Activists In Mississippi Challenge Constitutionality Of Anti-Strike Law

Above photo: Bus drivers in Greenville Public School District went on strike to protest reduced hours, low pay and ‘poor treatment’ by the district. Eric J. Shelton/Mississippi Today.

Greenville School Bus Drivers May Have Kicked The Door Wide Open.

A political time bomb is ticking in Greenville, and the explosion could transform the state’s public education environment for decades to come.

Last Monday and Tuesday, between 13-20 bus drivers for the Greenville Public School District — some of the lowest paid employees in one of the most under-resourced school districts in one of the most under-resourced regions of America — skipped work to protest reduced pay and what they called poor work conditions.

As far as anyone knows, this was the first organized work stoppage in Mississippi public schools since 9,429 teachers walked out in a 1985 strike, after which lawmakers passed the demanded pay increases but also enacted one of the nation’s most stringent strike laws.

Lawmakers that year made it explicitly illegal for school employees to strike in Mississippi. They drafted the law as broadly as possible to include pretty much any excuse that teachers — including bus drivers, in this case — could use.

Lawmakers that year made it explicitly illegal for school employees to strike in Mississippi.

The consequences for the Greenville bus drivers, clearly written out in state law, are grave: They could be fired and would never be able to work in any public school district in the state again. Several of the drivers have indicated to Mississippi Today in recent days they did not know the extent of the state law before they went on strike, and school officials said on Thursday that several of the drivers tried to retroactively claim they were sick for the two days of the strike.
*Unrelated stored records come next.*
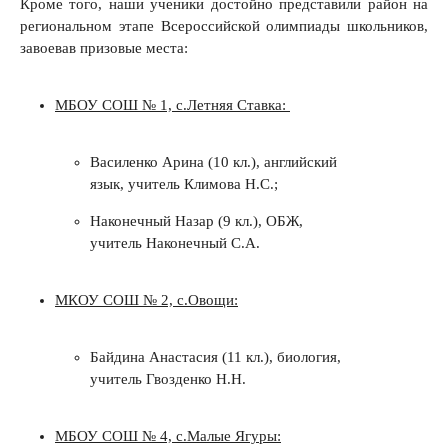
Кроме того, наши ученики достойно представили район на
региональном этапе Всероссийской олимпиады школьников,
завоевав призовые места:
МБОУ СОШ № 1, с.Летняя Ставка:
Василенко Арина (10 кл.), английский
язык, учитель Климова Н.С.;
Наконечный Назар (9 кл.), ОБЖ,
учитель Наконечный С.А.
МКОУ СОШ № 2, с.Овощи:
Байдина Анастасия (11 кл.), биология,
учитель Гвозденко Н.Н.
МБОУ СОШ № 4, с.Малые Ягуры:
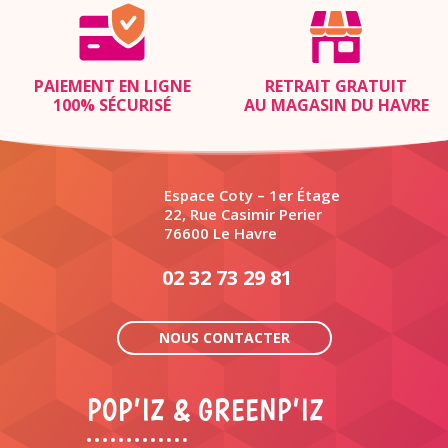
PAIEMENT EN LIGNE
RETRAIT GRATUIT
100% SÉCURISÉ
AU MAGASIN DU HAVRE
Espace Coty – 1er Étage
22, Rue Casimir Perier
76600 Le Havre
02 32 73 29 81
NOUS CONTACTER
POP’IZ & GREENP’IZ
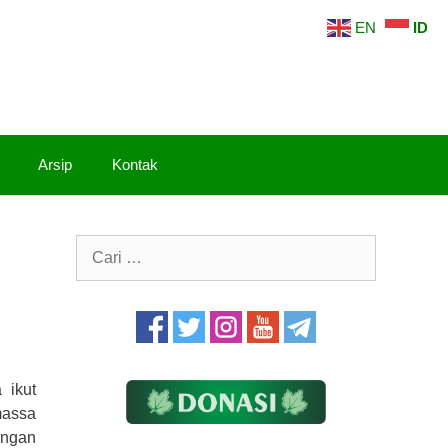
EN
ID
Arsip
Kontak
Cari
untuk:
 ikut
massa
ingan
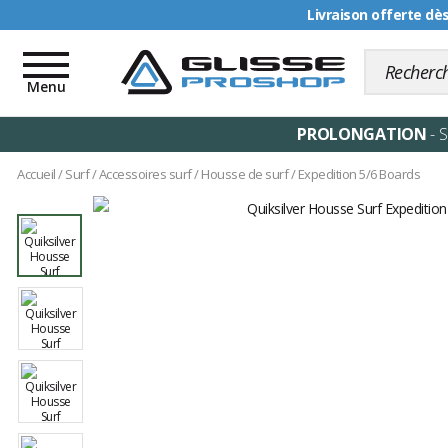
Livraison offerte dè
Toggle
navigation
Menu
PROLONGATION
- 
Accueil
/
Surf
/
Accessoires surf
/
Housse de surf
/
Expedition 5/6 Boards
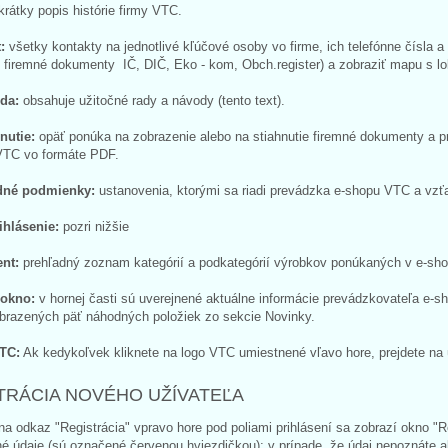
rátky popis histórie firmy VTC.
:
všetky kontakty na jednotlivé kľúčové osoby vo firme, ich telefónne čísla a
j firemné dokumenty IČ, DIČ, Eko - kom, Obch.register) a zobraziť mapu s lok
da:
obsahuje užitočné rady a návody (tento text).
hnut
ie:
opäť ponúka na zobrazenie alebo na stiahnutie firemné dokumenty a p
VTC vo formáte PDF.
dné podmienky:
ustanovenia, ktorými sa riadi prevádzka e-shopu VTC a vzť
ihlásenie:
pozri nižšie
ent:
prehľadný zoznam kategórií a podkategórií výrobkov ponúkaných v e-shop
 okno:
v hornej časti sú uverejnené aktuálne informácie prevádzkovateľa e-sho
obrazených päť náhodných položiek zo sekcie Novinky.
TC:
Ak kedykoľvek kliknete na logo VTC umiestnené vľavo hore, prejdete na
TRÁCIA NOVÉHO UŽÍVATEĽA
na odkaz "Registrácia" vpravo hore pod poliami prihlásení sa zobrazí okno "R
 údaje (sú označené červenou hviezdičkou); v prípade, že údaj nepoznáte aleb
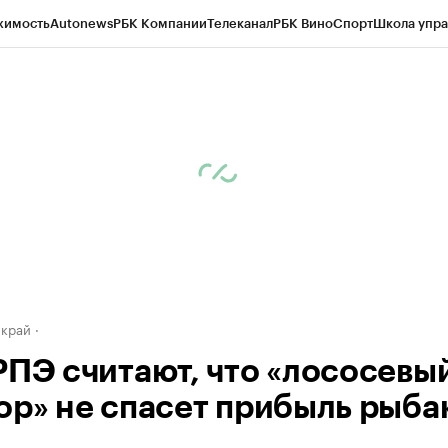
жимость
Autonews
РБК Компании
Телеканал
РБК Вино
Спорт
Школа упра
д
Стиль
Крипто
РБК Бизнес-среда
Дискуссионный клуб
Исследования
К
а контрагентов
Политика
Экономика
Бизнес
Технологии и медиа
Фина
 край
РПЭ считают, что «лососевы
ор» не спасет прибыль рыба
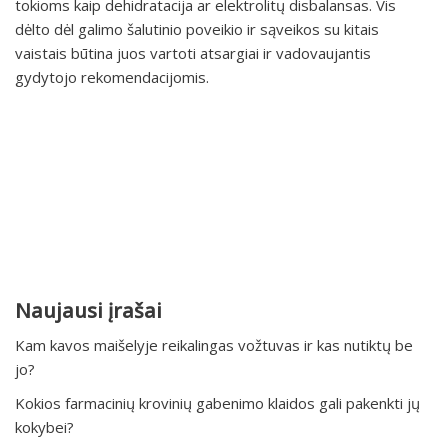
tokioms kaip dehidratacija ar elektrolitų disbalansas. Vis
dėlto dėl galimo šalutinio poveikio ir sąveikos su kitais
vaistais būtina juos vartoti atsargiai ir vadovaujantis
gydytojo rekomendacijomis.
Naujausi įrašai
Kam kavos maišelyje reikalingas vožtuvas ir kas nutiktų be
jo?
Kokios farmacinių krovinių gabenimo klaidos gali pakenkti jų
kokybei?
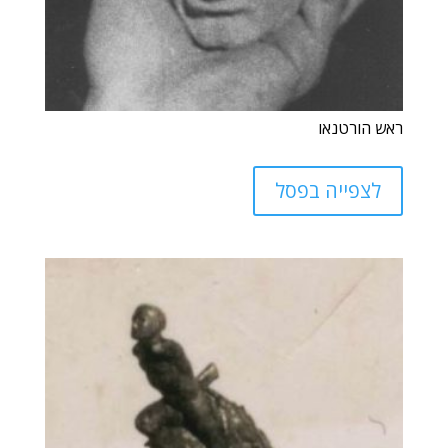
ראש הורטנאו
לצפייה בפסל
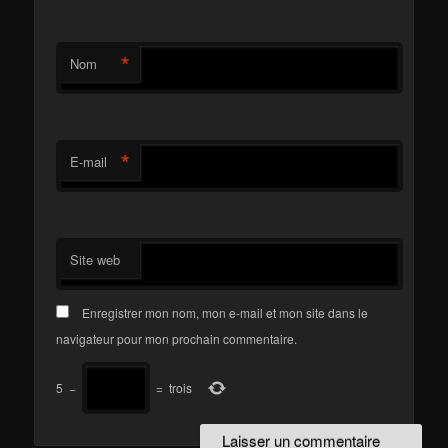
*
Nom
*
E-mail
Site web
Enregistrer mon nom, mon e-mail et mon site dans le
navigateur pour mon prochain commentaire.
5
−
=
trois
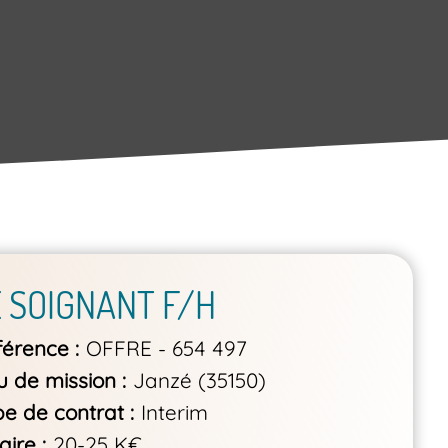
E SOIGNANT F/H
férence
OFFRE - 654 497
u de mission
Janzé (35150)
pe de contrat
Interim
aire
20-25 K€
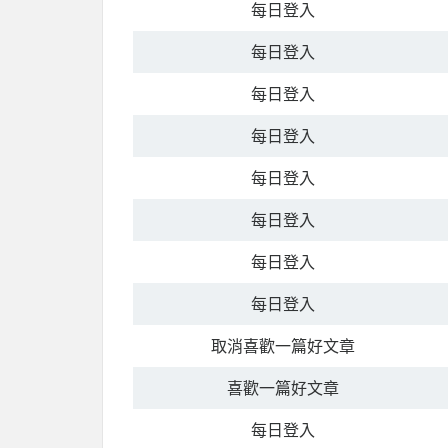
每日登入
每日登入
每日登入
每日登入
每日登入
每日登入
每日登入
每日登入
取消喜歡一篇好文章
喜歡一篇好文章
每日登入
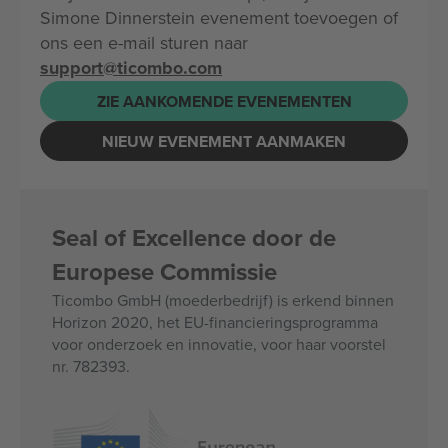
Simone Dinnerstein evenement toevoegen of
ons een e-mail sturen naar
support@ticombo.com
ZIE AANKOMENDE EVENEMENTEN
NIEUW EVENEMENT AANMAKEN
Seal of Excellence door de
Europese Commissie
Ticombo GmbH (moederbedrijf) is erkend binnen
Horizon 2020, het EU-financieringsprogramma
voor onderzoek en innovatie, voor haar voorstel
nr. 782393.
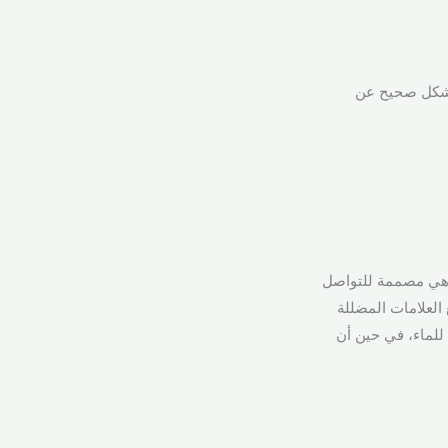
ا بشكل صحيح عن
، وهي مصممة للتواصل
 العلامات المضللة
وتسمح للمستهلكين والمنظمين بالتعرف على كل مادة. على سبيل المثال، “أكوا” هو اسم INCI للماء، في حين أن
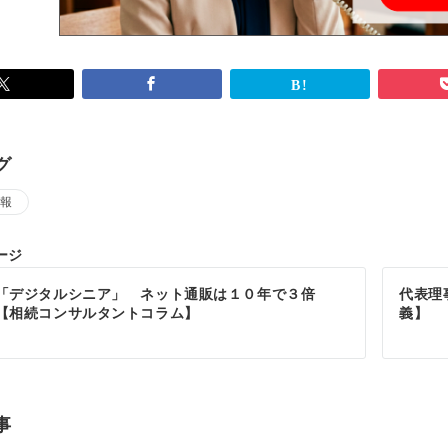
グ
報
ージ
「デジタルシニア」 ネット通販は１０年で３倍
代表理
【相続コンサルタントコラム】
義】
事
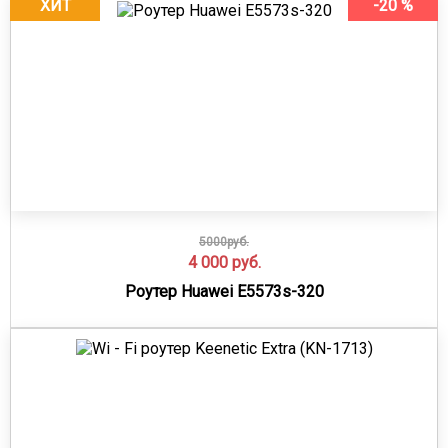
ХИТ
-20 %
5000руб.
4 000
руб.
Роутер Huawei E5573s-320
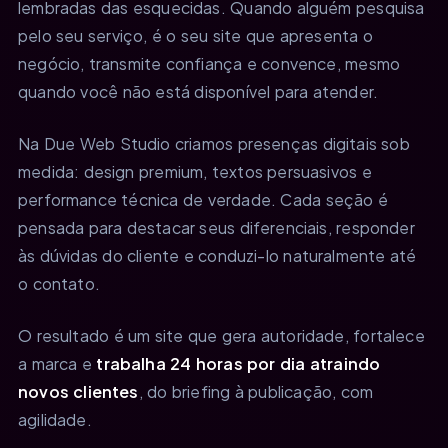
lembradas das esquecidas. Quando alguém pesquisa
pelo seu serviço, é o seu site que apresenta o
negócio, transmite confiança e convence, mesmo
quando você não está disponível para atender.
Na Due Web Studio criamos presenças digitais sob
medida: design premium, textos persuasivos e
performance técnica de verdade. Cada seção é
pensada para destacar seus diferenciais, responder
às dúvidas do cliente e conduzi-lo naturalmente até
o contato.
O resultado é um site que gera autoridade, fortalece
a marca e
trabalha 24 horas por dia atraindo
novos clientes
, do briefing à publicação, com
agilidade.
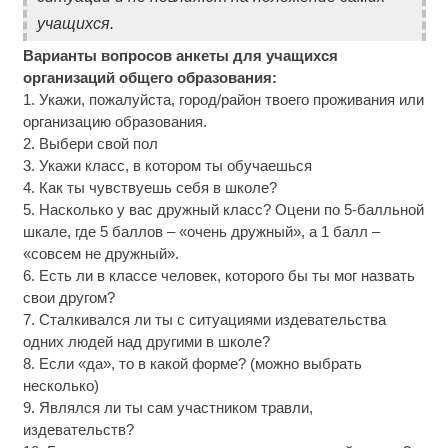
учащихся.
Варианты вопросов анкеты для учащихся
организаций общего образования:
1. Укажи, пожалуйста, город/район твоего проживания или
организацию образования.
2. Выбери свой пол
3. Укажи класс, в котором ты обучаешься
4. Как ты чувствуешь себя в школе?
5. Насколько у вас дружный класс? Оцени по 5-балльной
шкале, где 5 баллов – «очень дружный», а 1 балл –
«совсем не дружный».
6. Есть ли в классе человек, которого бы ты мог назвать
свои другом?
7. Сталкивался ли ты с ситуациями издевательства
одних людей над другими в школе?
8. Если «да», то в какой форме? (можно выбрать
несколько)
9. Являлся ли ты сам участником травли,
издевательств?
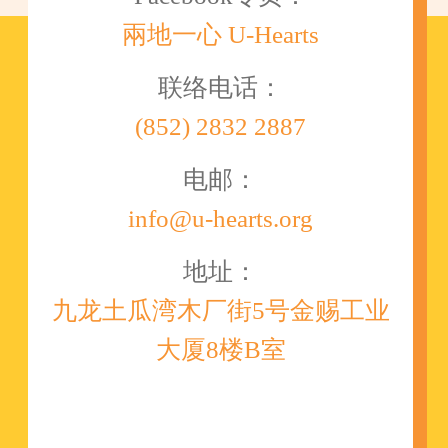
兩地一心 U-Hearts
联络电话：
(852) 2832 2887
电邮：
info@u-hearts.org
地址：
九龙土瓜湾木厂街5号金赐工业
大厦8楼B室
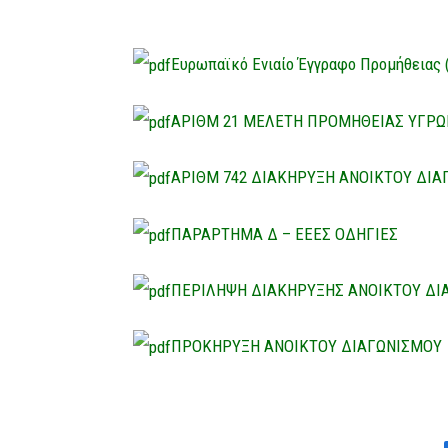
Ευρωπαϊκό Ενιαίο Έγγραφο Προμήθειας 
ΑΡΙΘΜ 21 ΜΕΛΕΤΗ ΠΡΟΜΗΘΕΙΑΣ ΥΓΡΩ
ΑΡΙΘΜ 742 ΔΙΑΚΗΡΥΞΗ ΑΝΟΙΚΤΟΥ ΔΙΑ
ΠΑΡΑΡΤΗΜΑ Δ – ΕΕΕΣ ΟΔΗΓΙΕΣ
ΠΕΡΙΛΗΨΗ ΔΙΑΚΗΡΥΞΗΣ ΑΝΟΙΚΤΟΥ ΔΙ
ΠΡΟΚΗΡΥΞΗ ΑΝΟΙΚΤΟΥ ΔΙΑΓΩΝΙΣΜΟΥ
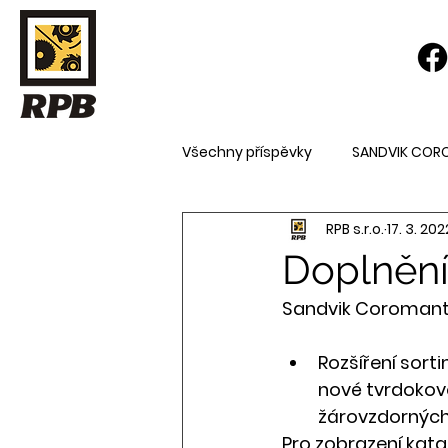
Všechny příspěvky
SANDVIK COR
RPB s.r.o.
17. 3. 202
Doplnění
Sandvik Coroman
Rozšíření sort
nové tvrdokovo
žárovzdorných 
Pro zobrazení katal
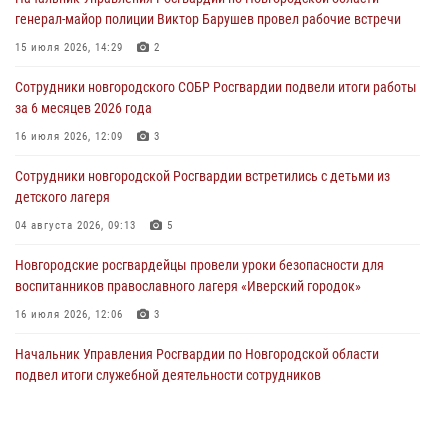
05 августа 2026, 10:21
1
генерал-майор полиции Виктор Барушев провел рабочие встречи
Телесюжет в программе "Новгородское областное телевидение.
15 июля 2026, 14:29
2
Новости дня." от 05 июля 2026 года. Росгвардейцы принимают
участие в приемке образовательных учреждений к новому году.
Сотрудники новгородского СОБР Росгвардии подвели итоги работы
за 6 месяцев 2026 года
05 августа 2026, 10:19
1
16 июля 2026, 12:09
3
Росгвардейцы из Великого Новгорода стали призерами в личном
первенстве в Чемпионате Северо-Западного округа Росгвардии по
Сотрудники новгородской Росгвардии встретились с детьми из
спортивному самбо
детского лагеря
04 августа 2026, 11:42
4
1
04 августа 2026, 09:13
5
Сотрудники новгородской Росгвардии встретились с детьми из
Новгородские росгвардейцы провели уроки безопасности для
детского лагеря
воспитанников православного лагеря «Иверский городок»
04 августа 2026, 09:13
5
16 июля 2026, 12:06
3
Начальник Управления Росгвардии по Новгородской области
подвел итоги служебной деятельности сотрудников
вневедомственной охраны за первое полугодие 2026 года
22 июля 2026, 12:33
6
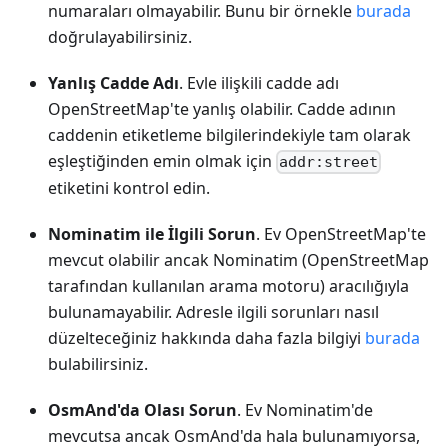
numaraları olmayabilir. Bunu bir örnekle
burada
doğrulayabilirsiniz.
Yanlış Cadde Adı
. Evle ilişkili cadde adı
OpenStreetMap'te yanlış olabilir. Cadde adının
caddenin etiketleme bilgilerindekiyle tam olarak
eşleştiğinden emin olmak için
addr:street
etiketini kontrol edin.
Nominatim ile İlgili Sorun
. Ev OpenStreetMap'te
mevcut olabilir ancak Nominatim (OpenStreetMap
tarafından kullanılan arama motoru) aracılığıyla
bulunamayabilir. Adresle ilgili sorunları nasıl
düzelteceğiniz hakkında daha fazla bilgiyi
burada
bulabilirsiniz.
OsmAnd'da Olası Sorun
. Ev Nominatim'de
mevcutsa ancak OsmAnd'da hala bulunamıyorsa,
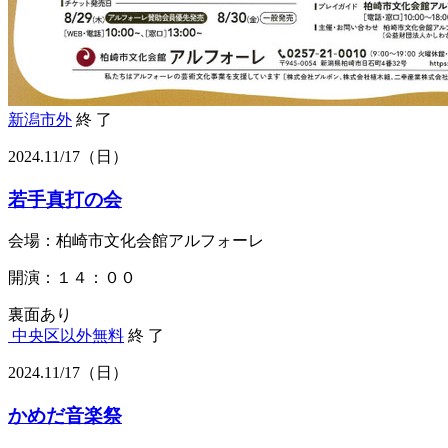
新潟市外
終 了
2024.
11/17
（日）
若手真打の会
会場：柏崎市文化会館アルフォーレ
開演：１４：００
裏面あり
中央区以外
無料
終 了
2024.
11/17
（日）
かめだ音楽祭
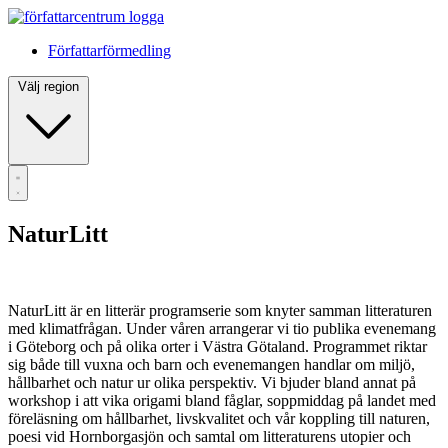
Författarförmedling
Välj region
NaturLitt
NaturLitt är en litterär programserie som knyter samman litteraturen
med klimatfrågan. Under våren arrangerar vi tio publika evenemang
i Göteborg och på olika orter i Västra Götaland. Programmet riktar
sig både till vuxna och barn och evenemangen handlar om miljö,
hållbarhet och natur ur olika perspektiv. Vi bjuder bland annat på
workshop i att vika origami bland fåglar, soppmiddag på landet med
föreläsning om hållbarhet, livskvalitet och vår koppling till naturen,
poesi vid Hornborgasjön och samtal om litteraturens utopier och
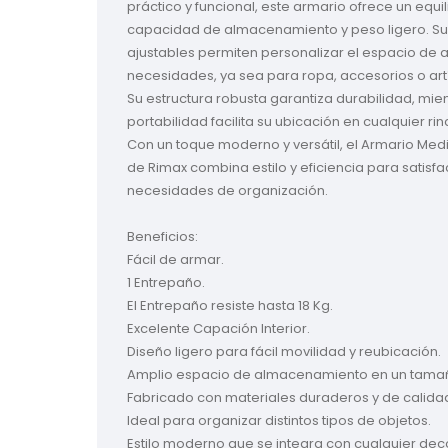
práctico y funcional, este armario ofrece un equili
capacidad de almacenamiento y peso ligero. Sus
ajustables permiten personalizar el espacio de a
necesidades, ya sea para ropa, accesorios o artí
Su estructura robusta garantiza durabilidad, mien
portabilidad facilita su ubicación en cualquier rin
Con un toque moderno y versátil, el Armario Med
de Rimax combina estilo y eficiencia para satisfac
necesidades de organización.

Beneficios:

Fácil de armar.

1 Entrepaño.

El Entrepaño resiste hasta 18 Kg.

Excelente Capación Interior.

Diseño ligero para fácil movilidad y reubicación.

Amplio espacio de almacenamiento en un tama
Fabricado con materiales duraderos y de calidad
Ideal para organizar distintos tipos de objetos.

Estilo moderno que se integra con cualquier deco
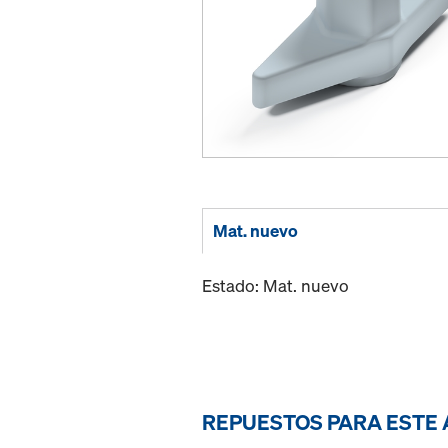
Mat. nuevo
Estado: Mat. nuevo
REPUESTOS PARA ESTE 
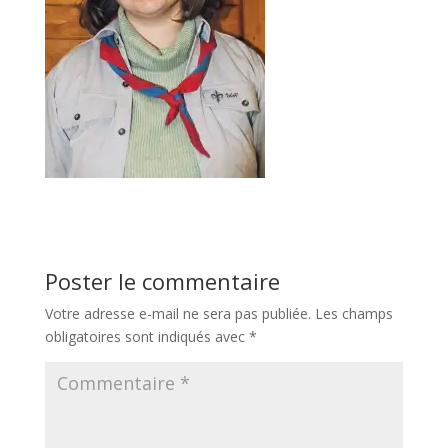
Poster le commentaire
Votre adresse e-mail ne sera pas publiée.
Les champs
obligatoires sont indiqués avec
*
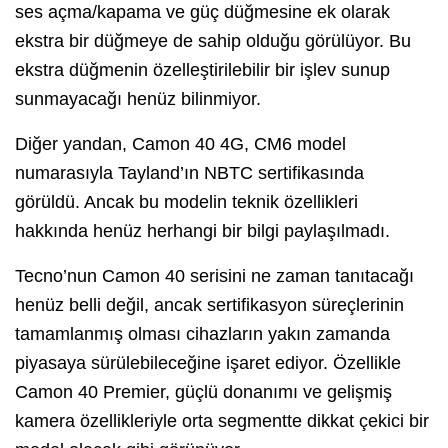
ses açma/kapama ve güç düğmesine ek olarak
ekstra bir düğmeye de sahip olduğu görülüyor. Bu
ekstra düğmenin özelleştirilebilir bir işlev sunup
sunmayacağı henüz bilinmiyor.
Diğer yandan, Camon 40 4G, CM6 model
numarasıyla Tayland’ın NBTC sertifikasında
görüldü. Ancak bu modelin teknik özellikleri
hakkında henüz herhangi bir bilgi paylaşılmadı.
Tecno’nun Camon 40 serisini ne zaman tanıtacağı
henüz belli değil, ancak sertifikasyon süreçlerinin
tamamlanmış olması cihazların yakın zamanda
piyasaya sürülebileceğine işaret ediyor. Özellikle
Camon 40 Premier, güçlü donanımı ve gelişmiş
kamera özellikleriyle orta segmentte dikkat çekici bir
Dorian Turner, the attorney for the Board of Trustees of the Greenville Public School District, said in a Greenville Public School District board meeting on Thursday afternoon that she had been gathering facts about what, exactly, happened last week. And despite the bus drivers’ claims about not knowing state law, she said that what occurred last week was, indeed, a strike.

“It looked to me that what we had was a situation where the bus drivers had gone on strike, and that was activity that was illegal,” Turner told the Greenville school board on Thursday. “If it looks like a duck and quacks like a duck, you’ve probably got a duck on your hands. They may or may not have known that doing that was an illegal activity, but that was the effect of all those employees deciding not to come to work.”

The meeting then quickly devolved into confusion, with board members talking over each other and lobbing accusations. Some members questioned whether what the bus drivers did even constituted a strike by legal definition, and the board president blamed the director of transportation for allowing the work stoppage.

The board members appeared oblivious to the state laws at hand, including ones that could affect them personally. The strike law passed in 1985 clearly states that school board members themselves are responsible for reporting the names of those who striked to the Mississippi Attorney General’s Office. For each day that those names are not reported by the board to the state, the individual board members and school administrators can be fined between $100 and $250. Turner did not disclose that provision to the board during the Thursday meeting, though Greenville Superintendent Debra Dace at one point said during the meeting that she had a list of the drivers who went on strike.

“Before we send these names to the AG’s office, we want to be sure,” Jan Vaughn, the president of the board, said during the meeting. “There’s a misdemeanor, a large fine, maybe even jail time. So I want to be clear about this before we take any action.”